I don't have a lot of python experience and I'm trying something rather complicated for me, so excuse my messy code. I have a few arrays that were generated with rasterio
from raster layers (tif), and ultimately I want to get some basic statistics from each raster layer and append it to a data frame.
I'm trying to get it as automated as possible since I have a lot of layer to go through. another obstacle was getting the column name to change according to each raster.
I managed to work almost everything out, the problem is when I insert it into a for loop, instead of stats values, I get this: <built-in method values of dict object at 0x00..

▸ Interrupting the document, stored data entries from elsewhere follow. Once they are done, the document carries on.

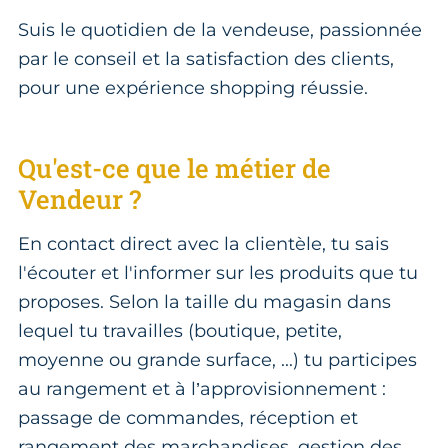
Suis le quotidien de la vendeuse, passionnée
par le conseil et la satisfaction des clients,
pour une expérience shopping réussie.
Qu'est-ce que le métier de
Vendeur ?
En contact direct avec la clientèle, tu sais
l'écouter et l'informer sur les produits que tu
proposes. Selon la taille du magasin dans
lequel tu travailles (boutique, petite,
moyenne ou grande surface, ...) tu participes
au rangement et à l’approvisionnement :
passage de commandes, réception et
rangement des marchandises, gestion des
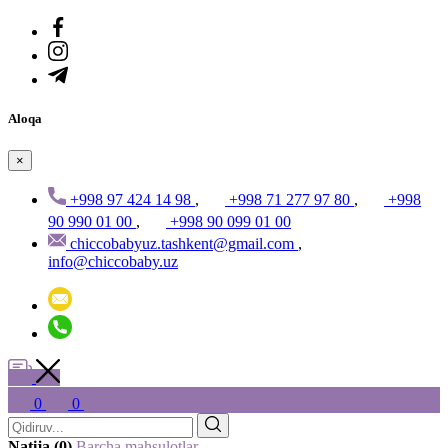
Aloqa
×
+998 97 424 14 98
,
+998 71 277 97 80
,
+998
90 990 01 00
,
+998 90 099 01 00
chiccobabyuz.tashkent@gmail.com
,
info@chiccobaby.uz
0
0
Natija (0)
Barcha mahsulotlar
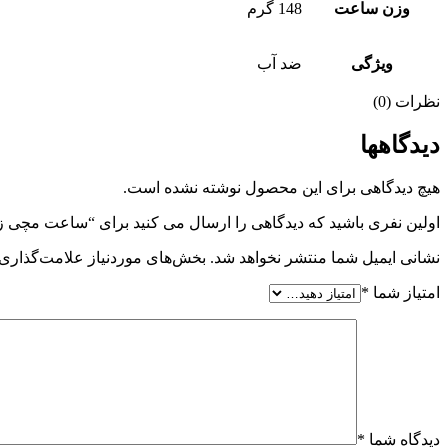
وزن ساعت
148 گرم
ویژگی
ضد آب
نظرات (0)
دیدگاهها
هیچ دیدگاهی برای این محصول نوشته نشده است.
اولین نفری باشید که دیدگاهی را ارسال می کنید برای “ساعت مچی زنانه دنیل کلین مدل -1
نشانی ایمیل شما منتشر نخواهد شد.
بخش‌های موردنیاز علامت‌گذاری 
امتیاز شما
*
دیدگاه شما
*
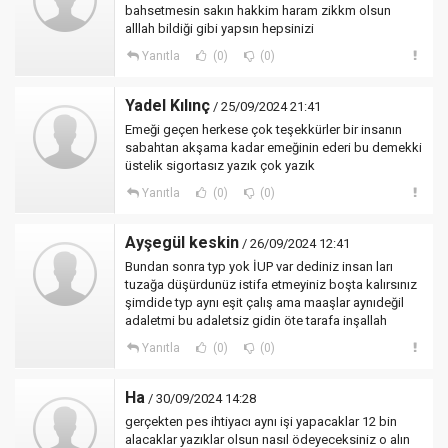
bahsetmesin sakın hakkim haram zikkm olsun
alllah bildiği gibi yapsın hepsinizi
Yanıtla
(0)
(0)
Yadel Kılınç
/ 25/09/2024 21:41
Emeği geçen herkese çok teşekkürler bir insanın
sabahtan akşama kadar emeğinin ederi bu demekki
üstelik sigortasız yazık çok yazık
Yanıtla
(0)
(0)
Ayşegül keskin
/ 26/09/2024 12:41
Bundan sonra typ yok İUP var dediniz insan ları
tuzağa düşürdunüz istifa etmeyiniz boşta kalırsınız
şimdide typ aynı eşit çalış ama maaşlar aynıdeğil
adaletmi bu adaletsiz gidin öte tarafa inşallah
Yanıtla
(0)
(0)
Ha
/ 30/09/2024 14:28
gerçekten pes ihtiyacı aynı işi yapacaklar 12 bin
alacaklar yazıklar olsun nasıl ödeyeceksiniz o alın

would appreciate help solving that.
import rasterio
from osgeo import gdal
import numpy as np
import pandas as pd
#open all files **I have a lot of folders like that one to open
#Grifin data read
Gr_1A_hh_path = r"E:\SAOCOM\1A1B\Images\Griffin\130122\Source\Data\gtc-acqId0000705076-a-sm9-2201150146-hh-h.tif"
Gr_1A_hh = rasterio.open(Gr_1A_hh_path)
Gr_1A_vv_path = r"E:\SAOCOM\1A1B\Images\Griffin\130122\Source\Data\gtc-acqId0000705076-a-sm9-2201150146-vv-h.tif"
Gr_1A_vv = rasterio.open(Gr_1A_vv_path)
Gr_1A_vh_path = r"E:\SAOCOM\1A1B\Images\Griffin\130122\Source\Data\gtc-acqId0000705076-a-sm9-2201150146-vh-h.tif"
Gr_1A_vh = rasterio.open(Gr_1A_vh_path)
Gr_1A_hv_path = r"E:\SAOCOM\1A1B\Images\Griffin\130122\Source\Data\gtc-acqId0000705076-a-sm9-2201150146-hv-h.tif"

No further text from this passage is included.